None of this takes into account the addition of “micro-units” to housing stock for younger workers and downsizing seniors who can get by with less square footage in their living space. The Central Square final report from the K2C2 process calls for the city to “remove zoning and permitting barriers to allow ‘micro-unit’ development … where appropriate.”

To give some sense of Cambridge’s effectiveness in drawing residents: The city’s population grew 3.8 percent between 2000 and 2010, despite the recession clouding the final three years of the decade. The populations in neighboring Somerville and Watertown fell 2.2 percent and 3.3 percent in the same decade, respectively. Populations grew in neighboring Arlington and Belmont, but by 1.1 percent and 2.2 percent respectively. Nearby Medford saw faint population growth of 0.7 percent.

A Cambridge population problem

If anything, Cambridge has been an even bigger draw in terms of commercial development, with city councillors complaining increasingly that the success of the city and its Kendall Square as a business and innovation center is squeezing out both the startup firms that give the area vitality and existing residents, who have to leave when landlords raise rents to take advantage of better-paid engineers and executives.

As a result, the city is commissioning a “nexus study” paid for by the Affordable Housing Trust on how commercial real estate affects housing.

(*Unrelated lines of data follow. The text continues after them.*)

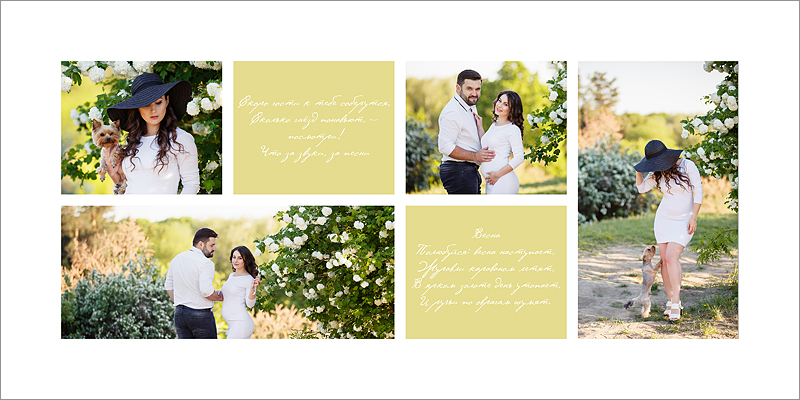 In order to click on family photos in this screenshot , I will do `click(126, 119)`, `click(488, 113)`, `click(689, 180)`, `click(209, 294)`. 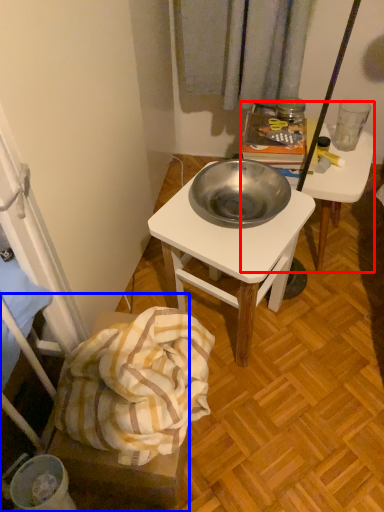 Question: Which point is closer to the camera, desk (highlighted by a red box) or furniture (highlighted by a blue box)?

Choices:
 (A) desk
 (B) furniture

Answer: (B) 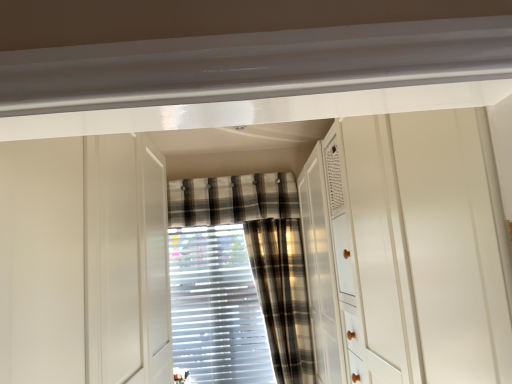 Question: From the image's perspective, relative to plaid fabric curtain at center, the third curtain from the back, is white glossy cabinet at center above or below?

Choices:
 (A) above
 (B) below

Answer: (A)

Question: From a real-world perspective, relative to plaid fabric curtain at center, the first curtain from the front, is white glossy cabinet at center vertically above or below?

Choices:
 (A) above
 (B) below

Answer: (A)

Question: Which of these objects is positioned farthest from the white glossy cabinet at center?

Choices:
 (A) white glossy dresser at center
 (B) plaid fabric curtain at center, acting as the 2th curtain starting from the front
 (C) plaid fabric curtain at center, the 3th curtain positioned from the front
 (D) plaid fabric curtain at center, the first curtain from the front

Answer: (B)

Question: Which is farther from the plaid fabric curtain at center, the third curtain from the back?

Choices:
 (A) white glossy dresser at center
 (B) white glossy cabinet at center
 (C) plaid fabric curtain at center, the first curtain viewed from the back
 (D) plaid fabric curtain at center, acting as the 2th curtain starting from the front

Answer: (B) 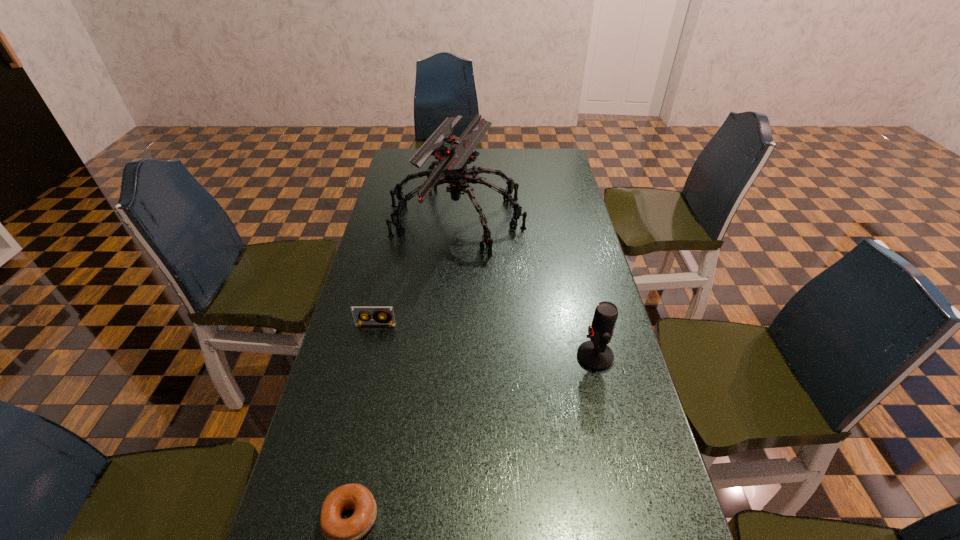 Find the location of a particular element. The image size is (960, 540). free space between the farthest object and the rightmost object is located at coordinates (526, 287).

Locate which object ranks third in proximity to the bagel. Please provide its 2D coordinates. Your answer should be formatted as a tuple, i.e. [(x, y)], where the tuple contains the x and y coordinates of a point satisfying the conditions above.

[(453, 155)]

Select which object is the closest to the third tallest object. Please provide its 2D coordinates. Your answer should be formatted as a tuple, i.e. [(x, y)], where the tuple contains the x and y coordinates of a point satisfying the conditions above.

[(453, 155)] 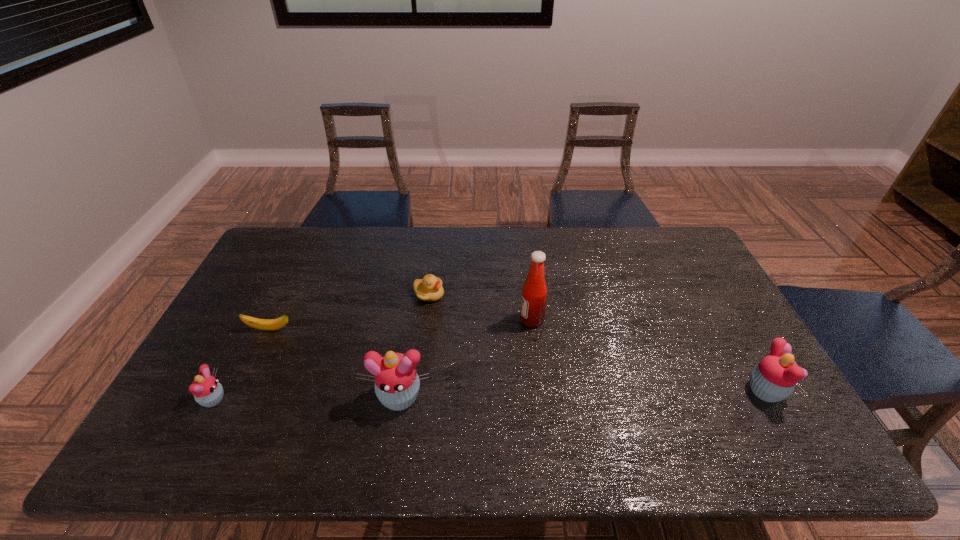 Locate an element on the screen. the leftmost cupcake is located at coordinates 207,391.

Identify the location of the fourth tallest object. (207, 391).

I want to click on the second cupcake from left to right, so click(397, 383).

Image resolution: width=960 pixels, height=540 pixels. Identify the location of the second tallest cupcake. (774, 378).

You are a GUI agent. You are given a task and a screenshot of the screen. Output one action in this format:
    pyautogui.click(x=<x>, y=<y>)
    Task: Click on the rightmost object
    The width and height of the screenshot is (960, 540).
    Given the screenshot: What is the action you would take?
    pyautogui.click(x=774, y=378)

At what (x,y) coordinates should I click in order to perform the action: click on condiment. Please return your answer as a coordinate pair (x, y). Looking at the image, I should click on (534, 293).

Where is `the second object from right to left`? Image resolution: width=960 pixels, height=540 pixels. the second object from right to left is located at coordinates (534, 293).

This screenshot has height=540, width=960. What are the coordinates of `the farthest object` in the screenshot? It's located at (429, 289).

At what (x,y) coordinates should I click in order to perform the action: click on banana. Please return your answer as a coordinate pair (x, y). The width and height of the screenshot is (960, 540). Looking at the image, I should click on (264, 324).

Where is `free space located 0.190m on the face of the fourth tallest object`? Image resolution: width=960 pixels, height=540 pixels. free space located 0.190m on the face of the fourth tallest object is located at coordinates (300, 400). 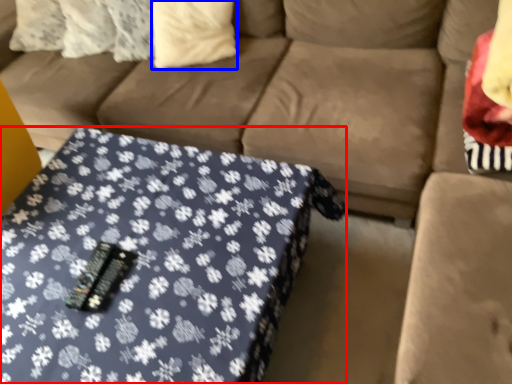 Question: Which point is further to the camera, table (highlighted by a red box) or pillow (highlighted by a blue box)?

Choices:
 (A) table
 (B) pillow

Answer: (B)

“While prior nexus studies have examined the impact on housing affordability for low- and moderate-income residents, in this study we will also ask that housing affordability for middle-income households be considered,” said Brian Murphy, assistant city manager and head of Community Development, in a memo announcing the study.

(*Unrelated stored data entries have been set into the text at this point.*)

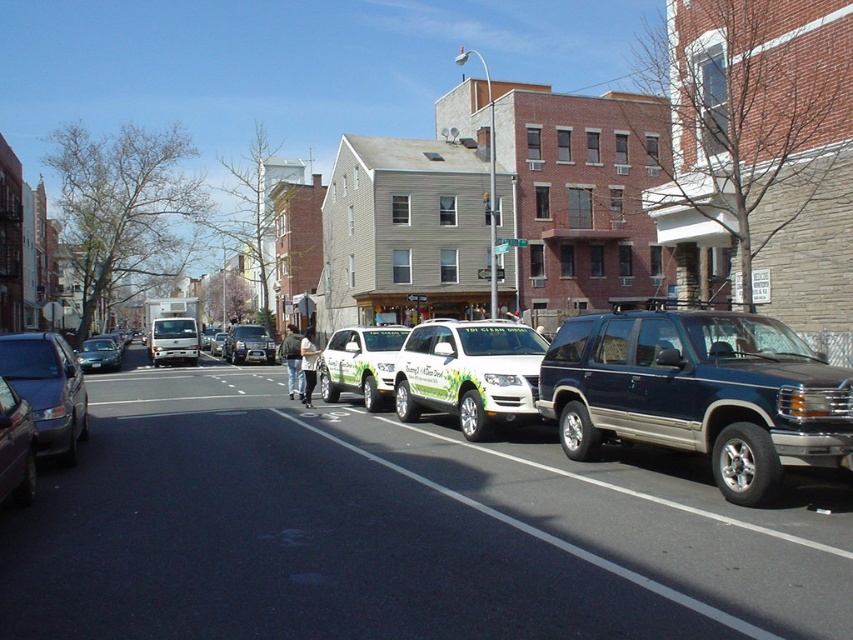 Question: Is white glossy suv at center thinner than white plastic license plate at center?

Choices:
 (A) yes
 (B) no

Answer: (B)

Question: Which object is closer to the camera taking this photo?

Choices:
 (A) white glossy van at center
 (B) white glossy suv at center
 (C) shiny dark gray sedan at left

Answer: (C)

Question: Estimate the real-world distances between objects in this image. Which object is closer to the shiny silver car at center?

Choices:
 (A) green and white suv at center
 (B) white glossy van at center
 (C) green matte van at center
 (D) white plastic license plate at center

Answer: (C)

Question: Does shiny silver car at center have a lesser width compared to green matte van at center?

Choices:
 (A) yes
 (B) no

Answer: (A)

Question: Based on their relative distances, which object is nearer to the shiny dark gray sedan at left?

Choices:
 (A) white glossy van at center
 (B) green and white suv at center

Answer: (B)

Question: Is green matte van at center above white glossy van at center?

Choices:
 (A) yes
 (B) no

Answer: (B) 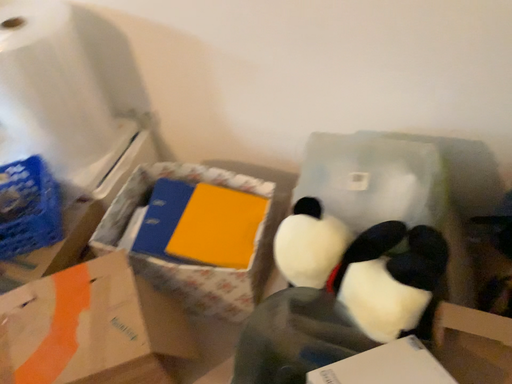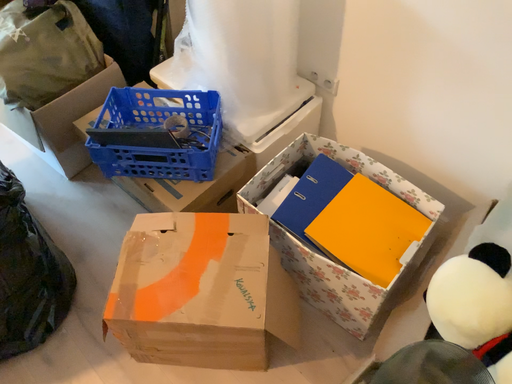 Question: How did the camera likely rotate when shooting the video?

Choices:
 (A) rotated right
 (B) rotated left

Answer: (B)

When building needs go beyond what zoning allows, a company goes to the city for a special permit and pays into an “incentive zoning” fund that adds to the city’s affordable-housing stock.

This study to find how the permit and payment formula should be overhauled would likely be similar to the first, in 1988, and an update in 2002 that surveyed office workers and found how many moved to Cambridge for a job, Murphy told councillors Monday. The previous study found 183 workers moving here annually, of whom three-quarters rented rather than bought.

“I’m assuming the ballpark for that is an increase by an order of magnitude?” said councillor Nadeem Mazen, referring to the 183 workers.

Murphy agreed there had been a boom in office and lab space that would result in far more workers moving to the city, but said he suspected square footage needs had changed as well.

Still, only two projects paid incentive zoning money last year of just over $500,000, and before that the last project to pay was in 2009, Murphy said. There were four coming along, but also commercial projects underway “that have not required a set of payments because the particular permits they required aren’t subject to the ordinance. This may well be another recommended change,” he said, naming developments by the biotech firm Novartis, developer Alexandria Real Estate Equities and by the Massachusetts Institute of Technology at 610 Main St. as the kind of projects the city would look at for contributions.

“I’m very pleased to see this nexus study going forward. It is my understanding this study is essential to the conversation we’re going to have … and my hope that we’re going to see a lot more projects where the incentive zoning is covered and we’ll see a lot more revenue,” Mayor David Maher said. “While we have seen rapid growth in this community and we can celebrate the rapid growth, there has been a negative impact on certain segments in the community, and that’s what we’re all interested in.”